Isorun Docs
Sandboxes

Any OCI Image

Use any Docker Hub / GHCR / private-registry image as a sandbox base. First boot pulls and builds; every subsequent boot is fast.

Pass any OCI image reference to isorun.create({ image }) and the runner pulls it on first use, prepares an optimized cache, and reuses that cache for subsequent boots of the same image. The cache build is one-time per (image, runner) pair, after that, every isorun.create() for that image returns to the standard low-latency startup path.

Examples

TypeScript
import { Isorun } from 'isorun'

const isorun = new Isorun()

// Standard library images, no separate setup needed
await isorun.create({ image: 'python:3.12-slim' })
await isorun.create({ image: 'node:22-slim' })
await isorun.create({ image: 'ubuntu:24.04' })
await isorun.create({ image: 'alpine:3.20' })
await isorun.create({ image: 'ruby:3.3' })
await isorun.create({ image: 'golang:1.23' })
await isorun.create({ image: 'rust:1.83' })

// Specialized agent images
await isorun.create({ image: 'mcr.microsoft.com/playwright:v1.48.0' })
await isorun.create({ image: 'jupyter/scipy-notebook:python-3.12' })

// Your own image (build + push, then reference by ref)
await isorun.create({ image: 'ghcr.io/your-org/agent-runtime:1.0' })
await isorun.create({ image: 'docker.io/youraccount/data-pipeline:v3' })

// Private registries, same syntax, configure the runner with creds
await isorun.create({ image: 'registry.internal.example.com/team/agent:latest' })

How it works

  1. The first time a runner sees an image reference, it fetches and validates the image.
  2. It prepares an optimized runtime artifact for that image so startup paths stay predictable.
  3. The runtime injects the control agent needed for exec, hibernate, networking, and observability APIs.
  4. That optimized artifact is cached per (image, runner) so subsequent isorun.create() calls reuse it.
  5. After the first build, sandbox startup returns to the normal low-latency path for that image.

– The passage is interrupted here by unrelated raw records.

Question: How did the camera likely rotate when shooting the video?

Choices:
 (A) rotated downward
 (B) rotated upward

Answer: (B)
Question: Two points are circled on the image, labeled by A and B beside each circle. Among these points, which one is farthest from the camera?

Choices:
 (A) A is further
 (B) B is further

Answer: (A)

The first build takes 10 to 60 seconds depending on image size and network. Every boot after that is the standard cold-start.

Pin your image tags

latest, lts, and stable tags are rejected at create time. They change without notice and would silently invalidate the cached artifact when the upstream tag is republished. Use a pinned tag (python:3.12, node:22-slim) or a digest reference (python@sha256:...).

The latest, lts, and stable tags are rejected at create time. Pin an explicit tag or digest so the cached artifact stays valid.

Pre-build an image

To amortize the first-boot pull (for example, in CI before a launch), call the build endpoint. It runs the same prep work the first create() would do:

Terminal
curl -X POST https://run-us.isorun.ai/v1/images/build \
  -H "Authorization: Bearer $ISORUN_API_KEY" \
  -H "Content-Type: application/json" \
  -d '{"image": "your-image:1.0"}'

Use custom image content

Inside the sandbox, your image is mounted as an immutable base with a writable scratch layer on top. Anything user code writes to /, /tmp, /home, etc. lands on the scratch layer and is preserved for the sandbox's lifetime (including across hibernate/resume cycles).

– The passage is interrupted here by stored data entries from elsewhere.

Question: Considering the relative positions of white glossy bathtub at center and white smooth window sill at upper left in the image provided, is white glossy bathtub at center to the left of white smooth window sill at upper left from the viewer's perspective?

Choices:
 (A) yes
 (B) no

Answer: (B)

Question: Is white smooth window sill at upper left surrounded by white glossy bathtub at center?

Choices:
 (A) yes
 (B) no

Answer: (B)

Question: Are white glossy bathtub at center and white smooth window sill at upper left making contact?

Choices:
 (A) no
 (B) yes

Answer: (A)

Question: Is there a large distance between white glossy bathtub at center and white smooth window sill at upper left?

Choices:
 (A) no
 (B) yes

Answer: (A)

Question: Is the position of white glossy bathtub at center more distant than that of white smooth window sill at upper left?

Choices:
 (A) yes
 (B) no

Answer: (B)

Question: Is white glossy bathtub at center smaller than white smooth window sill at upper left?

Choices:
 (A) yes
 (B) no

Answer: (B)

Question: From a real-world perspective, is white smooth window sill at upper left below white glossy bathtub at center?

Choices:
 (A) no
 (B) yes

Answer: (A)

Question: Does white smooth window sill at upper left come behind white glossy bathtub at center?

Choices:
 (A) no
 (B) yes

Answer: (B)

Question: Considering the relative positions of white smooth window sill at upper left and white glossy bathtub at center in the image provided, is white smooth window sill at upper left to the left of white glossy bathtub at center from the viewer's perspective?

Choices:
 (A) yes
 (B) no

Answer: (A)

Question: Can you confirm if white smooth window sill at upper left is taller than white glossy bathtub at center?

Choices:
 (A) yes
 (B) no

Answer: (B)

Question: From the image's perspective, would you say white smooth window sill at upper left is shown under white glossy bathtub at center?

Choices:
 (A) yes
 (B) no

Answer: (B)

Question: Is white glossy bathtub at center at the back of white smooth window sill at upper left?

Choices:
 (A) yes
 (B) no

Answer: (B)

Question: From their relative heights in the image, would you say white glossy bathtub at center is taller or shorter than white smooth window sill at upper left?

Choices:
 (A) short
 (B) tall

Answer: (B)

The image's ENTRYPOINT and CMD are not run, the init script replaces them with the isorun guest agent. If your image starts a daemon on boot, wrap it in a script and call it after isorun.create().

If your image has a startup hook (e.g. a daemon that should launch on boot), wrap it in a script and call it after isorun.create():

TypeScript
const sandbox = await isorun.create({ image: 'docker.io/your-team/agent:1.0' })
await sandbox.exec('/usr/local/bin/start-services.sh & disown', 2)

The image's environment variables (PATH, NODE_VERSION, etc.) are applied, the runner reads the image config at build time and injects them via the agent during boot.